Exercise: Pull each line containing "客户排行" out of the data and copy it.

Stored data entries
****************
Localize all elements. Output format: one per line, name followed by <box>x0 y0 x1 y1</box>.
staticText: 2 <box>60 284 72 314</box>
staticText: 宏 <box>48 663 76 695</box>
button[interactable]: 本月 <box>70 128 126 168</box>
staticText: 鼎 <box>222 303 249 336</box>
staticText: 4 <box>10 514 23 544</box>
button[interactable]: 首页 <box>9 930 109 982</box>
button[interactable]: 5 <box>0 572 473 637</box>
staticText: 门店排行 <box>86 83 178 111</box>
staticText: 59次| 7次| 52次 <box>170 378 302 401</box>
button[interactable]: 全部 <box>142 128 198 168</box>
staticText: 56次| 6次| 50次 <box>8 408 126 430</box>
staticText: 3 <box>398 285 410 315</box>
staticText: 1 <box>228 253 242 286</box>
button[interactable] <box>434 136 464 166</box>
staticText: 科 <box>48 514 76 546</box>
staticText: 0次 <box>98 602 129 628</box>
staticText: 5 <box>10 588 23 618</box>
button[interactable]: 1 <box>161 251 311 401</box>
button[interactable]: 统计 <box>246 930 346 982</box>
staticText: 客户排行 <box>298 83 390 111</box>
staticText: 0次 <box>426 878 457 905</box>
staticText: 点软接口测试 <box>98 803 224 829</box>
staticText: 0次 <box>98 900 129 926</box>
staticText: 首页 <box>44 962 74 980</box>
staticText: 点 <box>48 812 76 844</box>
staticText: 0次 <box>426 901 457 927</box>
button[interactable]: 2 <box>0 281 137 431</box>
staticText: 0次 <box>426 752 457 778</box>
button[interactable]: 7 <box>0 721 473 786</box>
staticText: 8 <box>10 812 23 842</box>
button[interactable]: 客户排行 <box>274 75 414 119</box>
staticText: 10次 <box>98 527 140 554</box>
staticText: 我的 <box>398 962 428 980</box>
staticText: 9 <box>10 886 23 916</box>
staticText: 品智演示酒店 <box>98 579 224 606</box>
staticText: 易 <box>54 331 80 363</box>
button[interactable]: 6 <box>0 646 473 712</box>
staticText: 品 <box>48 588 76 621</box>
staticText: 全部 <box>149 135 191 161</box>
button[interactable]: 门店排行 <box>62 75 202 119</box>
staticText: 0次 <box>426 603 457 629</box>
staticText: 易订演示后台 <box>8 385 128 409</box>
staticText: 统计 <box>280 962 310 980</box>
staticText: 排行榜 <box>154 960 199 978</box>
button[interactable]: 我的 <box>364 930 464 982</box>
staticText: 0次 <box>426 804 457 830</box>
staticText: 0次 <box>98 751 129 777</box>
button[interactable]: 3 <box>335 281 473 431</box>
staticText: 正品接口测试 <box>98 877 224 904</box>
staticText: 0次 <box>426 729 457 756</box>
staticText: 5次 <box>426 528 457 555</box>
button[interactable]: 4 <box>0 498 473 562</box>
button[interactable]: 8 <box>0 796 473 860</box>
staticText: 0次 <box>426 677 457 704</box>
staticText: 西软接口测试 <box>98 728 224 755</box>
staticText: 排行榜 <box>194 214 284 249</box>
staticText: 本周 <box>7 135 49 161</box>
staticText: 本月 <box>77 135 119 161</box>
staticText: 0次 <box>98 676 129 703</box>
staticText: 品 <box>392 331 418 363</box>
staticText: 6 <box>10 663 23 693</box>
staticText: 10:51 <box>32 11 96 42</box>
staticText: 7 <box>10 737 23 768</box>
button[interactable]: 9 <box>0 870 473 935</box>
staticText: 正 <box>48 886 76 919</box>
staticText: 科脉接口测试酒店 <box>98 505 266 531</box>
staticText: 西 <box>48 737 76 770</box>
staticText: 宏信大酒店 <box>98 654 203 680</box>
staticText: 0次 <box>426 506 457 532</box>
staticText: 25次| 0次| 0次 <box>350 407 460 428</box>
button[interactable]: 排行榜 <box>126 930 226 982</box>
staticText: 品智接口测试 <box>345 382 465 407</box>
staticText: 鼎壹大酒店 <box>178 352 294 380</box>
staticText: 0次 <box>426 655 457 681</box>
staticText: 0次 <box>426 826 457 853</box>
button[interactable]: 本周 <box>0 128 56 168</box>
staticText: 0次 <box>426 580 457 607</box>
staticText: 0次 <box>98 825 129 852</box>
****************
Written reply:
staticText: 客户排行 <box>298 83 390 111</box>
button[interactable]: 客户排行 <box>274 75 414 119</box>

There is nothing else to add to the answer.